A recent Sunday magazine carried an article on how to throw a “green wedding.” It encouraged buying a dress made from organic silk and giving party favors such as wild honey (no mention of the current crisis facing the honeybee population). Surely, this is not what Rachel Carson had in mind when she wrote Silent Spring. If environmentalism simply alleviates our guilt over excess consumption, then it will have lost its heart and soul.

Unfortunately, we may not be able to prevent capitalist forces from co-opting environmentalism. Just as the true meaning of Christmas has been lost in out-of-control consumerism, so too could the movement be obscured by companies trying to appeal to the better part of us. We already have ads urging us to be a “Green Samaritan” by buying a high-end, efficient washer and dryer, or to save the rainforest by purchasing a certain organic cereal. These products are not necessarily bad. It’s just that we can so easily delude ourselves into thinking buying green = being green.
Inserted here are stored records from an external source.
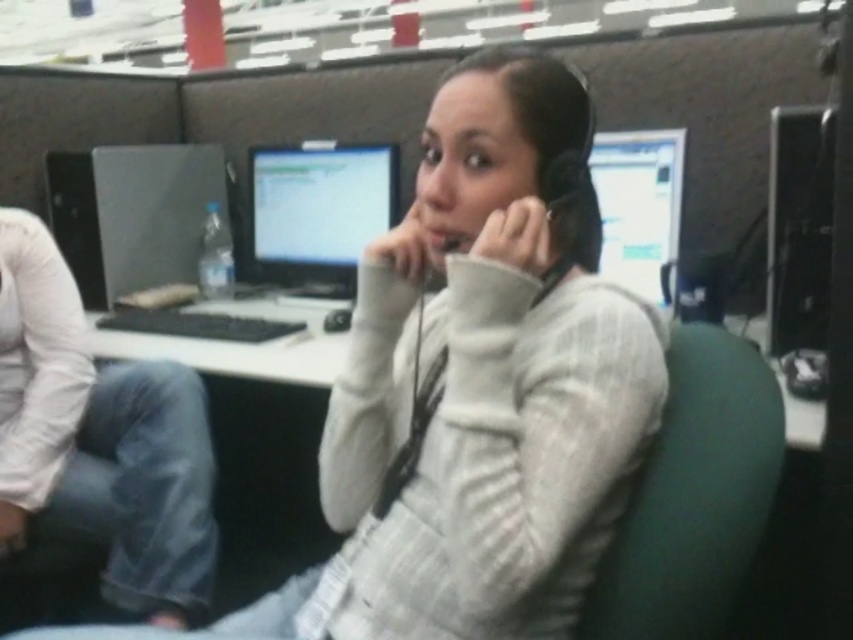 Can you confirm if white plastic computer desk at center is wider than matte black monitor at upper right?

Yes, white plastic computer desk at center is wider than matte black monitor at upper right.

Is point (799, 429) positioned before point (654, 173)?

Yes.

At what (x,y) coordinates should I click in order to perform the action: click on white plastic computer desk at center. Please return your answer as a coordinate pair (x, y). This screenshot has height=640, width=853. Looking at the image, I should click on (241, 344).

Is the position of white cotton sweater at center less distant than that of white plastic computer desk at center?

Yes.

Is white cotton sweater at center shorter than white plastic computer desk at center?

In fact, white cotton sweater at center may be taller than white plastic computer desk at center.

Who is more forward, (x=16, y=458) or (x=329, y=355)?

Point (x=16, y=458) is in front.

Identify the location of white cotton sweater at center. This screenshot has width=853, height=640. (99, 438).

Does white textured sweater at center have a larger size compared to black plastic desktop computer at right?

Correct, white textured sweater at center is larger in size than black plastic desktop computer at right.

Describe the element at coordinates (479, 385) in the screenshot. This screenshot has height=640, width=853. I see `white textured sweater at center` at that location.

Locate an element on the screen. The width and height of the screenshot is (853, 640). white textured sweater at center is located at coordinates (479, 385).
Ultimately, environmentalism has to be about not just consumer choices but laws that regulate the free market. The great environmental triumphs of our time, such as the Clean Water Act and the Clean Air Act, were successful because of the collective will that resulted in the legislation. If we want to lower greenhouse-gas emissions, it’s not enough to declare that Jesus would buy a Prius; we have to persuade the powers-that-be to impose stricter standards on the automobile industry and, in the absence of that legislation, be willing to sue. We have to convince, and maybe coerce, countries like China and India to establish and enforce environmental regulations. And we have to be willing to make sacrifices ourselves.

None of this will be easy or without cost, but I’m convinced the alternatives will lead us down a path we don’t want to even exist.

Cheryl Hanna is a constitutional scholar and professor at Vermont Law School.